Whenever a line in the records below contains "them", pick it out.

Stored data entries
____________

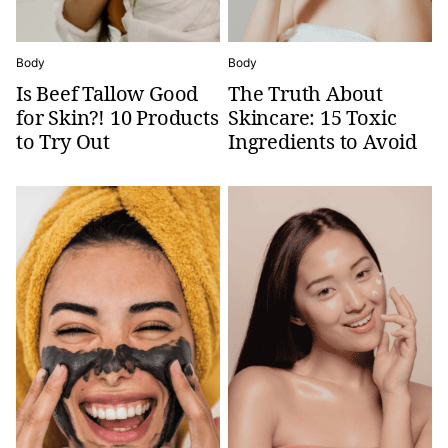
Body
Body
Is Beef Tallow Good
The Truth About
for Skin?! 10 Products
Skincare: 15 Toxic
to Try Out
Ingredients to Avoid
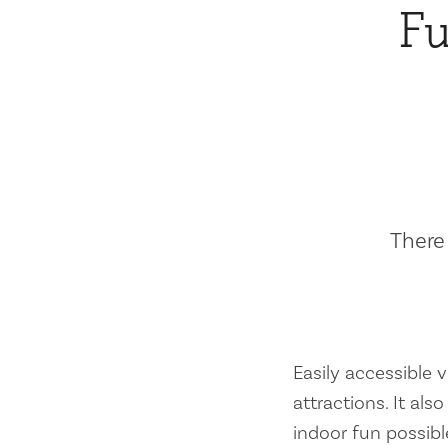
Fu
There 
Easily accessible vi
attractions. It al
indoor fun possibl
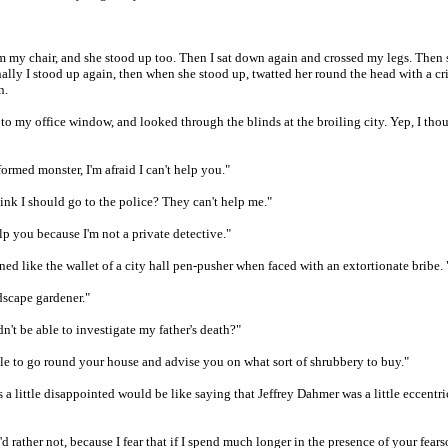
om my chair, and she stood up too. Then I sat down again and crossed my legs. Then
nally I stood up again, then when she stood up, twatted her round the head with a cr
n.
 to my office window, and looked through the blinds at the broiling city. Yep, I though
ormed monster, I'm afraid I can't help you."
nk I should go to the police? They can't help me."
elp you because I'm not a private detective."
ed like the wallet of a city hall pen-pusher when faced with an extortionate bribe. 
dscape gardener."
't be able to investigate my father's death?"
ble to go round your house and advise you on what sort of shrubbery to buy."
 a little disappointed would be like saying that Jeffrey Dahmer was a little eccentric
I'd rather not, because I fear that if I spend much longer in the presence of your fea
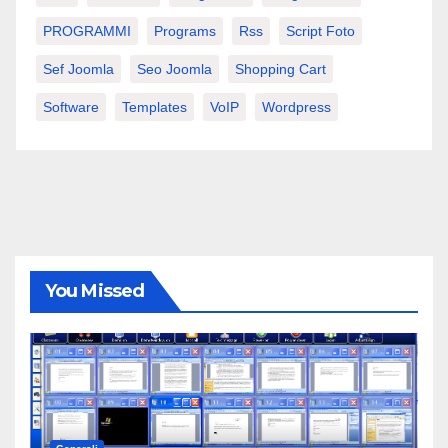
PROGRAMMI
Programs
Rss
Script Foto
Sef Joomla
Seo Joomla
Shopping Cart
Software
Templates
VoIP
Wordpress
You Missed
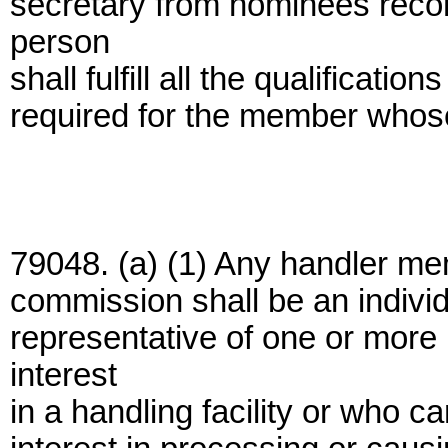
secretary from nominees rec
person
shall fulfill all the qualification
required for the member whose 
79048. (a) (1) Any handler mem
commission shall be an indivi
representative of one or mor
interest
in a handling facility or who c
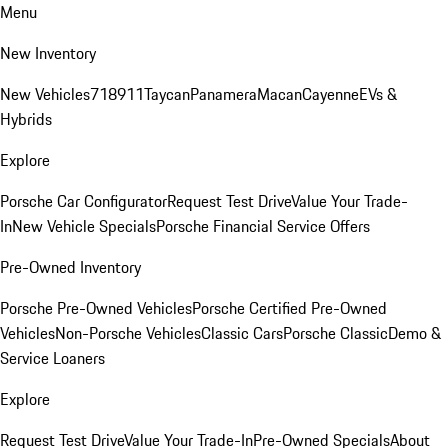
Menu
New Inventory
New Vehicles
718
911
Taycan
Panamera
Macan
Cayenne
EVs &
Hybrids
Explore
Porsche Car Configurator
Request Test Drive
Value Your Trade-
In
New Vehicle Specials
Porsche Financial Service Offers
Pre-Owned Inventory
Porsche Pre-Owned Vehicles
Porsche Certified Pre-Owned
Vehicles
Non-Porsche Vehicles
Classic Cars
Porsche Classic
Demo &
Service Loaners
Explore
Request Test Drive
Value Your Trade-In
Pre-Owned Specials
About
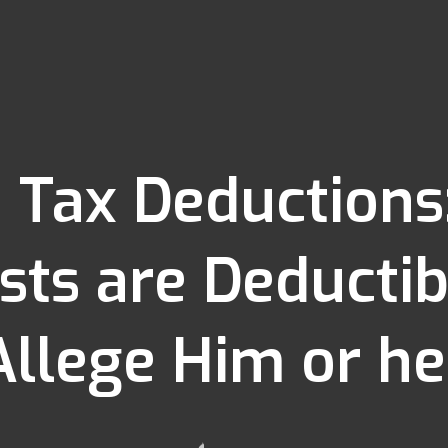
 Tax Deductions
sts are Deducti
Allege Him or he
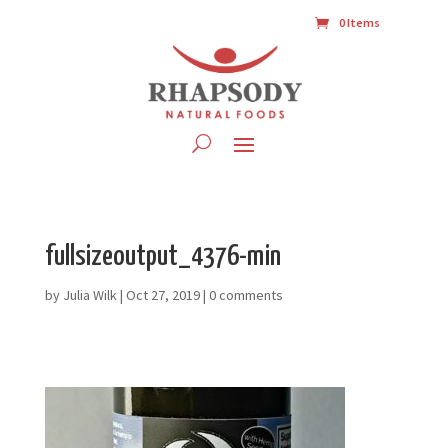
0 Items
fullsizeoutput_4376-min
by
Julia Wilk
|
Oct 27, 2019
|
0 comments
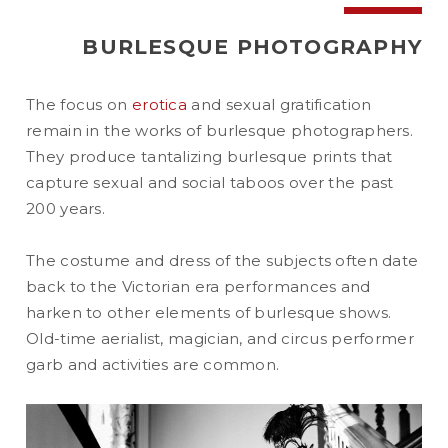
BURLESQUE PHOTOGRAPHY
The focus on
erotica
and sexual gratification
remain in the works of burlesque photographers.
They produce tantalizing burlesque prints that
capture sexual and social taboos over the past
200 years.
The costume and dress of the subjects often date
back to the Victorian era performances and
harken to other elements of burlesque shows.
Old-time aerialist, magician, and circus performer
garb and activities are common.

____________

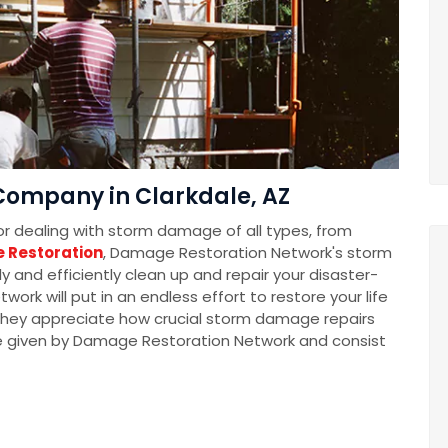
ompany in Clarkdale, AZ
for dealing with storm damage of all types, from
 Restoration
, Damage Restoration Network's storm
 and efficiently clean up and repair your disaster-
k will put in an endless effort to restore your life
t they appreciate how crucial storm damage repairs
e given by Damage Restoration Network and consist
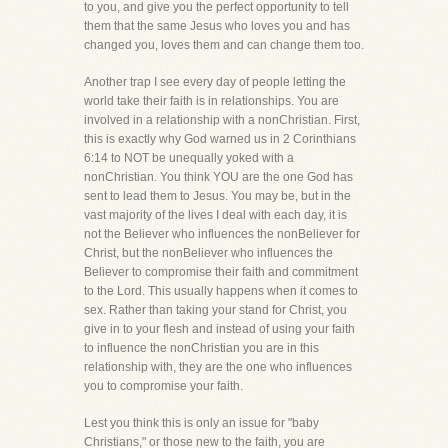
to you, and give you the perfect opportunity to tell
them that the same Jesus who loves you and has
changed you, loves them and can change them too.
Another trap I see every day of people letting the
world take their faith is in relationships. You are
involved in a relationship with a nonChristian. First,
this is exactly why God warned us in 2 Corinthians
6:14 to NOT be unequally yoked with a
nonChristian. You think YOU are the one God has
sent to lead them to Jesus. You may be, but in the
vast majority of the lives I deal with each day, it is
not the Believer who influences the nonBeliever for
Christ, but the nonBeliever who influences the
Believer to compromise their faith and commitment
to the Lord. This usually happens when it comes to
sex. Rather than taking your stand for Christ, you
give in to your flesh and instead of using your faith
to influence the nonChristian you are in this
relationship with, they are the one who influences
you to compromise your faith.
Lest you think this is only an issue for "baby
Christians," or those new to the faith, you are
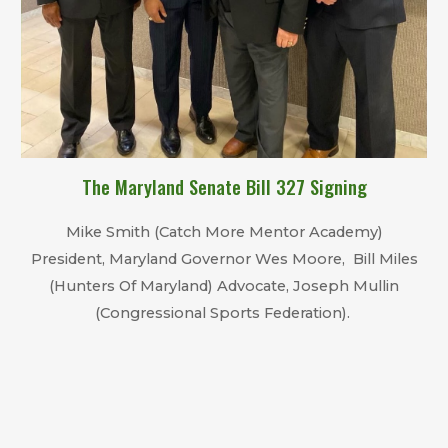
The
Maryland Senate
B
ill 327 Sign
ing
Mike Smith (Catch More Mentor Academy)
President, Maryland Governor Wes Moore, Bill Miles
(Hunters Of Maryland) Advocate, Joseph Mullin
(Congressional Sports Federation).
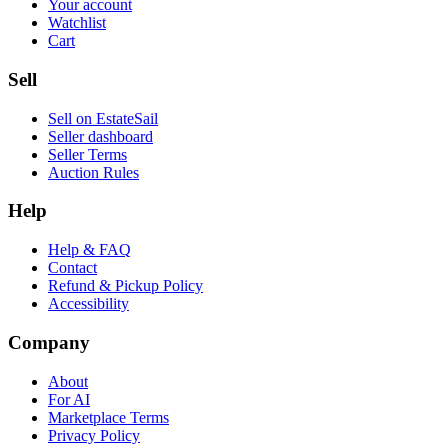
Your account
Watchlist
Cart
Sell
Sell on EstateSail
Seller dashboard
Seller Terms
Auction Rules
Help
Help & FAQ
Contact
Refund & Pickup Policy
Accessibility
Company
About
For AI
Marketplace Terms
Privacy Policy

____________

**Task response:**
them that the same Jesus who loves you and has
changed you, loves them and can change them too.
sent to lead them to Jesus. You may be, but in the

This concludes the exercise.